Тины находились в тюрьме с 1970 года, но даже теперь их не судили — потому что партия не выработала соответствующих критериев. Единственное, что им пришлось вынести — это присутствовать на лишенных насилия митингах, где их жертвы могли «говорить о горечи». На одном из таких массовых митингов мама рассказала о том, как супруги травили моего отца. Тины прождали суда до 1982 года, когда мужа приговорили к двадцати годам заключения, а жену к семнадцати.

Хоу, из–за чьего ареста я ночей не спала, вскоре вышел на свободу. Но скорбные чувства, пробужденные в те быстро пролетевшие дни платы по счетам, убили всю мою страсть к нему. Хотя я так и не узнала точной меры его ответственности, будучи вожаком хунвэйбинов (Именно так написано у автора.) в самые зверские времена он, очевидным образом, не мог не замарать рук. Мне не удалось возненавидеть его лично, но и жалости к нему я не испытывала. Я надеялась, что он, как и все прочие, получит по заслугам.

Когда придет этот день? Настанет ли вообще время справедливости? Возможна ли справедливость без возбуждения еще большей враждебности и в без того накаленной обстановке?
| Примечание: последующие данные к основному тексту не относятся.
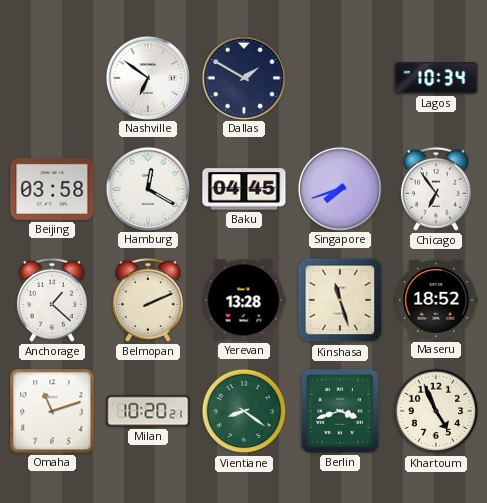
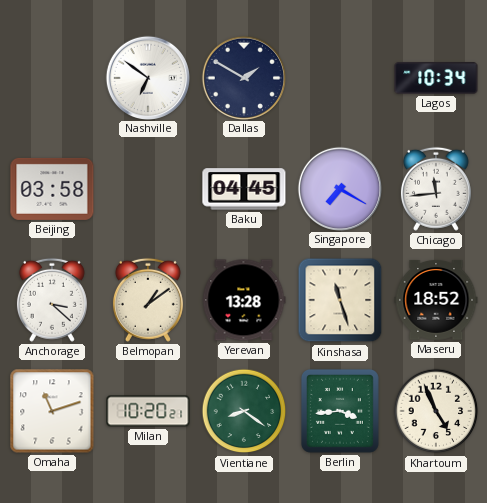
Hamburg: 12:20 -> none
Singapore: 7:42 -> 7:20
Chicago: 6:54 -> 11:44
Anchorage: 1:22 -> 3:22
Belmopan: 2:11 -> 1:09
Berlin: 3:42 -> 3:44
Повсюду я наблюдала, как группировки, боровшиеся недавно не на жизнь, а на смерть, жили теперь под одной крышей. «Попутчикам капитализма» приходилось работать бок о бок с бывшими «бунтарями» — своими мучителями и клеветниками. Нервы страны по–прежнему были напряжены до предела. Когда же (и возможно ли это?) мы освободимся от злых чар Мао?

В июле 1977 года Дэн Сяопина вновь реабилитировали и назначили заместителем Хуа Гофэна. Каждая речь Дэна была глотком свежего воздуха. Политическим кампаниям пришел конец. Политзанятия сравнили с «чрезмерными налогами и сборами» и также прекратили. В своей политике партия должна исходить из действительности, а не из догматов. И самое важное — неверно свято следовать каждому слову Мао. Дэн менял курс Китая. Потом мной овладело беспокойство: я так боялась, что это новое будущее никогда не наступит.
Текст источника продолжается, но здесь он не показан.